De burgemeester is voorzitter van de raad. Daarnaast ziet de burgemeester op grond van artikel 170, eerste lid, onder c Gemeentewet toe op de kwaliteit van procedures op het gebied van burgerparticipatie. In het burgerjaarverslag wordt hierover gerapporteerd. Het ligt dan ook voor de hand een burgerinitiatiefvoorstel bij hem te laten indienen.

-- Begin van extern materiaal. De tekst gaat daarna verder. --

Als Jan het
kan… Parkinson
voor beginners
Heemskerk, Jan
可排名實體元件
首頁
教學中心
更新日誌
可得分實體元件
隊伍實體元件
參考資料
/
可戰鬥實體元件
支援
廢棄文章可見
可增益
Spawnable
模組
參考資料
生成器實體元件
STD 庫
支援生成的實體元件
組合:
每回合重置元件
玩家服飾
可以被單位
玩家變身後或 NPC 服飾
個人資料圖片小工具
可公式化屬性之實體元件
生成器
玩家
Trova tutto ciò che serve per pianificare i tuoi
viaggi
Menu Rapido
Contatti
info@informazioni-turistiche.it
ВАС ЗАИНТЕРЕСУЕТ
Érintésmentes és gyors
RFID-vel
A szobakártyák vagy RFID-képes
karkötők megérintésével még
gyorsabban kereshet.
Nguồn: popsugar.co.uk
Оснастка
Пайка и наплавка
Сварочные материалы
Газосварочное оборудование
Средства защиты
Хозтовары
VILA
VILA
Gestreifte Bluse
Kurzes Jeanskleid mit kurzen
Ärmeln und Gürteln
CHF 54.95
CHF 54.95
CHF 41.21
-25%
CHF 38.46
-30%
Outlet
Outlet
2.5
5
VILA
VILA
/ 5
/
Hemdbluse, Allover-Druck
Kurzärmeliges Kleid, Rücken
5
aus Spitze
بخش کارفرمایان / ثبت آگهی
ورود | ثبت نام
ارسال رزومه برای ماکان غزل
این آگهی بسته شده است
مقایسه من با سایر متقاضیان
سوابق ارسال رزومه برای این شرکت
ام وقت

Aan het verzoek moet een aantal minimumvereisten worden gesteld. Het wordt uit praktische overwegingen (uniformiteit, overzichtelijkheid en duidelijkheid) wenselijk geacht de indiening van een burgerinitiatiefvoorstel plaats te laten vinden door middel van een standaardformulier voor burgerinitiatieven. Deze formulieren zijn opgenomen in bijlage I en II van de voorliggende verordening.

 

Artikel 6. Afhandeling

De burger moet erop kunnen vertrouwen dat de raad zijn voorstel spoedig toetst aan de vereisten en een besluit neemt over de behandeling. Hierin voorziet het eerste lid. Verzoeken waarover de raad niet bevoegd is, kunnen worden doorgezonden naar het college.

 

Met het vierde tot en met zesde lid worden vooral waarborgen gecreëerd voor de trans-parantie bij de afhandeling van een burgerinitiatiefvoorstel door de raad. Op grond van het zesde lid wordt de verzoeker altijd schriftelijk meegedeeld wat er met het voorstel gebeurt. Dat kan dus een mededeling dat het verzoek wordt afgewezen of een inhoudelijk besluit zijn.

 

Indien het verzoek tot plaatsing van het burgerinitiatiefvoorstel door de raad wordt afgewezen, is sprake van een besluit in de zin van de Algemene wet bestuursrecht (Awb) waartegen bezwaar en beroep openstaan. Besluit de raad het burgerinitiatiefvoorstel te agenderen, dan is sprake van een voorbereidingsbeslissing die niet vatbaar is voor bezwaar of beroep (artikel 6:3 Awb). Afhankelijk van de inhoud van de beslissing op het initiatiefvoorstel zelf, is sprake van een besluit in de zin van de Awb die vatbaar is voor bezwaar en beroep.

 

In de voorliggende verordening is ervoor gekozen in het midden te laten hoe de raad verder met het burgerinitiatiefvoorstel omgaat. Er is niet bedoeld dat de raad altijd plenair het voorstel inhoudelijk behandelt. Het ligt voor de hand dat de volle raad beslist over het te volgen traject/procedure, maar een besluit over een burgerinitiatiefvoorstel kan uiteraard ook in een raadscommissie inhoudelijk worden voorbereid. Ook kan de raad van mening zijn dat nader onderzoek moet worden gedaan.

 

Artikel 7. Verslaglegging

In de voorliggende verordening is ervoor gekozen om de burgemeester te verplichten om jaarlijks een verslag over het burgerinitiatief uit te brengen. Op grond van artikel 170 Gemeentewet wordt de burgemeester verplicht een burgerjaarverslag op te stellen. De burgemeester kan ervoor kiezen het inhoudelijke verslag over het burgerinitiatief hierin op te nemen.

 

Artikelen 8. Uitleg verordening

Gelet op de centrale positie van de burgemeester bij burgerparticipatie (zie toelichting artikel 5) is ervoor gekozen hem te laten beslissen in de gevallen waarin deze verordening niet voorziet of twijfel bestaat over de toepassing hiervan.

 

Artikelen 9-10.

Deze artikelen behoeven geen toelichting.